▸ TASK DIRECTIONS: Extract the text of each entry below exactly, leaving every image behind.

▸ STUDY MATERIAL:

-------------------------

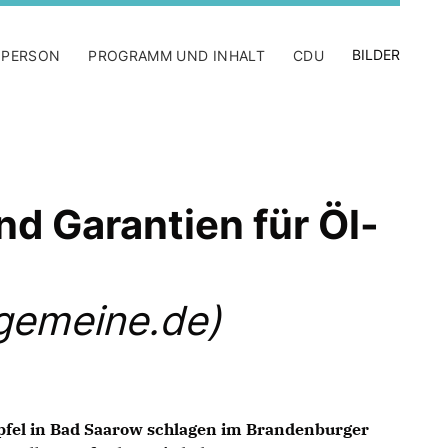
BILDER
 PERSON
PROGRAMM UND INHALT
CDU
d Garantien für Öl-
gemeine.de)
pfel in Bad Saarow schlagen im Brandenburger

-------------------------

▸ RESPONSE TO THE EXERCISE:
BILDER
 PERSON
PROGRAMM UND INHALT
CDU
d Garantien für Öl-
gemeine.de)
pfel in Bad Saarow schlagen im Brandenburger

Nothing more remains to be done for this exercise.